Again: this Jesus is dangerous. You cannot be king and let this Jesus live. And he’s not just dangerous to a guy like me by taking my title of “King of the Jews.” He’s also incredibly dangerous to people like you. Because you open the gates of your kingdom to him? You let him in? You let him into the life of which you’ve been ruler?

He’ll start calling the shots. He’ll start demanding the keys. Pretty soon, he’ll be the one wearing the crown.

And you won’t be the hero of your story anymore. He’ll be hero of your story. And your story will get inserted as just one part of his story.

And is that what you want?


Of all the people in the Christmas narrative, Herod the Great understood the threat Jesus poses to our kingly pretensions.


Pretty soon, he’ll have you praying things like, “Your kingdom come; Your will be done.”

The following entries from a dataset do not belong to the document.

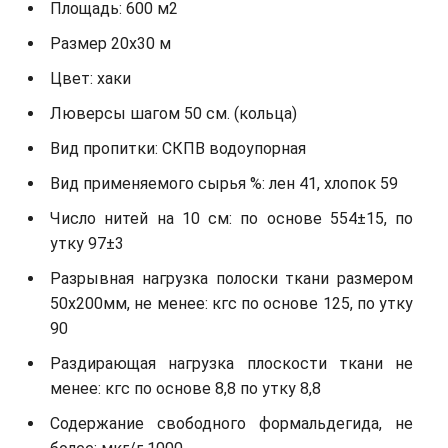
Площадь: 600 м2
Размер 20x30 м
Цвет: хаки
Люверсы шагом 50 см. (кольца)
Вид пропитки: СКПВ водоупорная
Вид применяемого сырья %: лен 41, хлопок 59
Число нитей на 10 см: по основе 554±15, по
утку 97±3
Разрывная нагрузка полоски ткани размером
50х200мм, не менее: кгс по основе 125, по утку
90
Раздирающая нагрузка плоскости ткани не
менее: кгс по основе 8,8 по утку 8,8
Содержание свободного формальдегида, не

You know, I had a really stupid royal advisor. One of the guys who’s supposed to give the king advice. And I’ll never forget, he gave me the worst advice I’d ever heard. I was giving the orders to go to Bethlehem and kill the baby boys. To get rid of this baby born king of the Jews, you know?

And this advisor of mine, you know what he said? He said—and he was really emotional about it—he said, “But your majesty, it’s only a baby.”

Only a baby!

Only a baby who would grow up to be a man who would be proclaimed king. And I don’t know if you’ve read any of these prophecies about the coming Messiah, but they’re wild. According to the prophecies, he will be a king whose kingdom expands over the entire world. By claiming to be king, this guy’s not messing around. If you let him, he will be king of everything.

Listen, listen, listen: If you don’t take care of the threat, he’ll knock you, kings and queens of your own life, you with your personal kingdoms you’re building, off your throne. This Jesus is not some cute baby that deserves your oohs and ahs. He’s a serious threat to your kingdom.